-- DATA IN THIS EXERCISE --

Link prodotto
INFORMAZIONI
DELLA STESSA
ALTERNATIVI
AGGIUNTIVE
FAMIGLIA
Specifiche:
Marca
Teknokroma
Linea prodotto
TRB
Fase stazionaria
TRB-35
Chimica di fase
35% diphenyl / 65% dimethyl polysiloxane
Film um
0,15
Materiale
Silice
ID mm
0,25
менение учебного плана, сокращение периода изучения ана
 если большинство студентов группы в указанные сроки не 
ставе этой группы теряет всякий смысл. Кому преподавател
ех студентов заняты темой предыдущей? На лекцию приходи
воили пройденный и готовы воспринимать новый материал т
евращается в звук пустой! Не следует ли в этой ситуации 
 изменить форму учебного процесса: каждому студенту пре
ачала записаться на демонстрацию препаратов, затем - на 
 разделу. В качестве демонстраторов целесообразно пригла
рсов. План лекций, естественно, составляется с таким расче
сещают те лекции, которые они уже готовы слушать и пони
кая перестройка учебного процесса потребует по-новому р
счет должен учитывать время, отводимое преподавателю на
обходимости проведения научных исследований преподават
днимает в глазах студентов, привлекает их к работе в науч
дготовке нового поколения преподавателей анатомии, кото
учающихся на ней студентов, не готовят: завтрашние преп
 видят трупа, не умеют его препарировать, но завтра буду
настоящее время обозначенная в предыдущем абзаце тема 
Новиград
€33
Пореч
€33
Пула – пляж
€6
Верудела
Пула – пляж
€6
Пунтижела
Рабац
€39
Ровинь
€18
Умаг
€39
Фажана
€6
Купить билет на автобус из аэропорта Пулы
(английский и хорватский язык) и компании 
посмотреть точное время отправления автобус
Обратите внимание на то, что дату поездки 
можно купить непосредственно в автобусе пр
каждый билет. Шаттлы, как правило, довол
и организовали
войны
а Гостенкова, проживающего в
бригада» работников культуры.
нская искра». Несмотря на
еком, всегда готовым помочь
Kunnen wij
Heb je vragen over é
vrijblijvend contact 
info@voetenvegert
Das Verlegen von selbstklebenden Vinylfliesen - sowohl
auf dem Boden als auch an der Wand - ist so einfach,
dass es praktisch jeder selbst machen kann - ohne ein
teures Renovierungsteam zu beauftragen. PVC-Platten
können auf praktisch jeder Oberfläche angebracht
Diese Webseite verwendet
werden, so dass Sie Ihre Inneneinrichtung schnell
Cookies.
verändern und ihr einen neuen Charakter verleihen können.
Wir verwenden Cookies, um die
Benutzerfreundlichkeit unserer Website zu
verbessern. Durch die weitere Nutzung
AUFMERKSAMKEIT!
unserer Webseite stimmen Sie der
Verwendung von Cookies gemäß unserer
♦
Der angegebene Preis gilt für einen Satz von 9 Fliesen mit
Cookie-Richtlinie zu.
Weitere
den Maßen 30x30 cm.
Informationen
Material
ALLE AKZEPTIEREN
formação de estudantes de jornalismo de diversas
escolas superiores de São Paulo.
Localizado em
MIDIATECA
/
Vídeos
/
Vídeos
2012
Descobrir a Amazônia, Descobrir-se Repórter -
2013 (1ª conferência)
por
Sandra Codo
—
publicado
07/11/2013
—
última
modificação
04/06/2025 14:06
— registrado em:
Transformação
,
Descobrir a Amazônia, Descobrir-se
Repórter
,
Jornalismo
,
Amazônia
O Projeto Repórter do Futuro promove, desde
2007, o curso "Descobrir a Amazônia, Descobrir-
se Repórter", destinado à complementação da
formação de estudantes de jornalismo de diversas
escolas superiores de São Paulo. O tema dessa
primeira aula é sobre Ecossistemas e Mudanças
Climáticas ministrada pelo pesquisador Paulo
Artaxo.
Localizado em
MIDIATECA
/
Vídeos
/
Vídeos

-- PROBLEM TO SOLVE --
All of the material must be given again exactly.

-- RESPONSE FOR THIS EXERCISE --
Link prodotto
INFORMAZIONI
DELLA STESSA
ALTERNATIVI
AGGIUNTIVE
FAMIGLIA
Specifiche:
Marca
Teknokroma
Linea prodotto
TRB
Fase stazionaria
TRB-35
Chimica di fase
35% diphenyl / 65% dimethyl polysiloxane
Film um
0,15
Materiale
Silice
ID mm
0,25
менение учебного плана, сокращение периода изучения ана
 если большинство студентов группы в указанные сроки не 
ставе этой группы теряет всякий смысл. Кому преподавател
ех студентов заняты темой предыдущей? На лекцию приходи
воили пройденный и готовы воспринимать новый материал т
евращается в звук пустой! Не следует ли в этой ситуации 
 изменить форму учебного процесса: каждому студенту пре
ачала записаться на демонстрацию препаратов, затем - на 
 разделу. В качестве демонстраторов целесообразно пригла
рсов. План лекций, естественно, составляется с таким расче
сещают те лекции, которые они уже готовы слушать и пони
кая перестройка учебного процесса потребует по-новому р
счет должен учитывать время, отводимое преподавателю на
обходимости проведения научных исследований преподават
днимает в глазах студентов, привлекает их к работе в науч
дготовке нового поколения преподавателей анатомии, кото
учающихся на ней студентов, не готовят: завтрашние преп
 видят трупа, не умеют его препарировать, но завтра буду
настоящее время обозначенная в предыдущем абзаце тема 
Новиград
€33
Пореч
€33
Пула – пляж
€6
Верудела
Пула – пляж
€6
Пунтижела
Рабац
€39
Ровинь
€18
Умаг
€39
Фажана
€6
Купить билет на автобус из аэропорта Пулы
(английский и хорватский язык) и компании 
посмотреть точное время отправления автобус
Обратите внимание на то, что дату поездки 
можно купить непосредственно в автобусе пр
каждый билет. Шаттлы, как правило, довол
и организовали
войны
а Гостенкова, проживающего в
бригада» работников культуры.
нская искра». Несмотря на
еком, всегда готовым помочь
Kunnen wij
Heb je vragen over é
vrijblijvend contact 
info@voetenvegert
Das Verlegen von selbstklebenden Vinylfliesen - sowohl
auf dem Boden als auch an der Wand - ist so einfach,
dass es praktisch jeder selbst machen kann - ohne ein
teures Renovierungsteam zu beauftragen. PVC-Platten
können auf praktisch jeder Oberfläche angebracht
Diese Webseite verwendet
werden, so dass Sie Ihre Inneneinrichtung schnell
Cookies.
verändern und ihr einen neuen Charakter verleihen können.
Wir verwenden Cookies, um die
Benutzerfreundlichkeit unserer Website zu
verbessern. Durch die weitere Nutzung
AUFMERKSAMKEIT!
unserer Webseite stimmen Sie der
Verwendung von Cookies gemäß unserer
♦
Der angegebene Preis gilt für einen Satz von 9 Fliesen mit
Cookie-Richtlinie zu.
Weitere
den Maßen 30x30 cm.
Informationen
Material
ALLE AKZEPTIEREN
formação de estudantes de jornalismo de diversas
escolas superiores de São Paulo.
Localizado em
MIDIATECA
/
Vídeos
/
Vídeos
2012
Descobrir a Amazônia, Descobrir-se Repórter -
2013 (1ª conferência)
por
Sandra Codo
—
publicado
07/11/2013
—
última
modificação
04/06/2025 14:06
— registrado em:
Transformação
,
Descobrir a Amazônia, Descobrir-se
Repórter
,
Jornalismo
,
Amazônia
O Projeto Repórter do Futuro promove, desde
2007, o curso "Descobrir a Amazônia, Descobrir-
se Repórter", destinado à complementação da
formação de estudantes de jornalismo de diversas
escolas superiores de São Paulo. O tema dessa
primeira aula é sobre Ecossistemas e Mudanças
Climáticas ministrada pelo pesquisador Paulo
Artaxo.
Localizado em
MIDIATECA
/
Vídeos
/
Vídeos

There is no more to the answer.